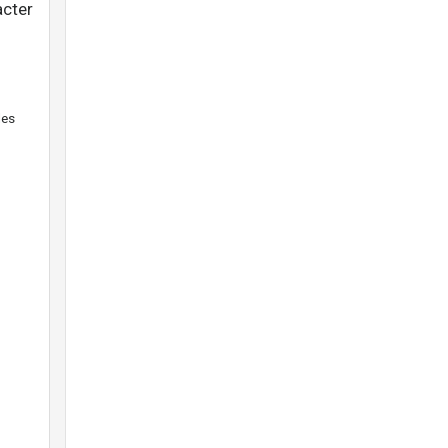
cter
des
...
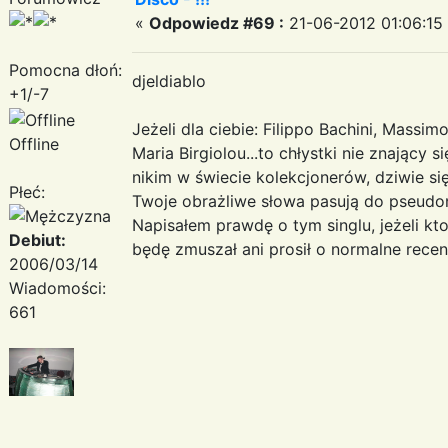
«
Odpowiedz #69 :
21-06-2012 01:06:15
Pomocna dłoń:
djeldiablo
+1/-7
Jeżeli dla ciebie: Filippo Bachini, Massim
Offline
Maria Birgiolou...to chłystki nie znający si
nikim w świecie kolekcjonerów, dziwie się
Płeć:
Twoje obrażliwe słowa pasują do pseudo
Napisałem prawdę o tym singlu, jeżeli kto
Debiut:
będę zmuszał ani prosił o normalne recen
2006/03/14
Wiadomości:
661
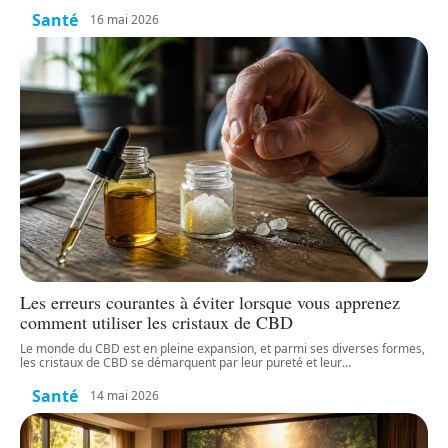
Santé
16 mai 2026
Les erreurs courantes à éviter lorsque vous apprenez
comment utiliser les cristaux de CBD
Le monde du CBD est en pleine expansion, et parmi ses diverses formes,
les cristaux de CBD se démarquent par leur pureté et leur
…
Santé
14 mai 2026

Work to be completed -> Search the entries for the word "cristaux", then list each line that holds it.

Response box ->
comment utiliser les cristaux de CBD
les cristaux de CBD se démarquent par leur pureté et leur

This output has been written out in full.